Friday, March 31, 2006

Civics Lessons.

Sandra Day O'Connor (former U.S. Supreme Court Justice) and Roy Romer (former Governor of Colorado) wrote a piece today about the need for Civics to be taught once again in schools to American children. See their piece here.

Now... If I had read this piece yesterday, I may have responded to it differently. However, I was talking to a friend (in her 50's) who told me about how she had to give a lesson to someone at her work about the Government. This other person, also in her 50's asked my friend to explain what the difference between a Liberal and a Conservative was. This lead to other questions that made my friend give almost an hour of Civics lessons to this person. This person is in her 50's and she didn't understand what the major differences were between the two major parties in American politics.

Um. I don't know... I think I'm vaguely appalled. I mean... How can an American in their FIFTIES no less, not know anything about the way our government works?

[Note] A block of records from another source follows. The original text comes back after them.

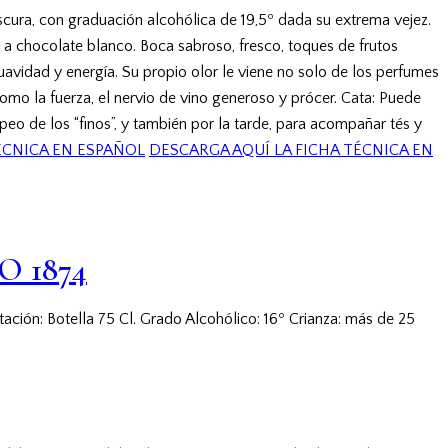
cura, con graduación alcohólica de 19,5º dada su extrema vejez.
 a chocolate blanco. Boca sabroso, fresco, toques de frutos
suavidad y energía. Su propio olor le viene no solo de los perfumes
 como la fuerza, el nervio de vino generoso y prócer. Cata: Puede
o de los “finos”, y también por la tarde, para acompañar tés y
ÉCNICA EN ESPAÑOL
DESCARGA AQUÍ LA FICHA TÉCNICA EN
O 1874
ción: Botella 75 Cl. Grado Alcohólico: 16º Crianza: más de 25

Ms. O'Connnor and Mr. Romer write a very eloquent commentary on our need in America for Civics to return to our schools. They spoke about the past, where students were required to learn about the necessity for being good CITIZENS in the United States. How to vote, why to vote, and to give the students tools with which to base their opinions.

I wasn't in this group. By the time I made it through grade-school and high school... The courses were no longer part of the curriculum. I had a course in Government (like they speak about in their article) but not anything to do with Civics. The one thing that Ms. O'Connnor and Mr. Romer talk about... About how the Government course teaches perhaps about "how a bill becomes a law" and explains the differences between the House and the Senate... Yes... I learned all of that... The one thing that the authors forgot to mention was how damnably BORING the subject was! If anything, current Government courses teach students that Government is a snooze-fest, and really has nothing at all to do with their lives. Obviously, there's something lacking in our curriculum.

I find myself agreeing with Ms. O'Connnor and Mr. Romer, we must begin to teach young people just WHY our government works, and also why is sometimes does NOT work. We need to give our young people some tools... Not just to make them better citizens, but also to make our country stronger.

That's a bit of a better solution, than waiting until their 50-something, and hoping they ask questions of a co-worker.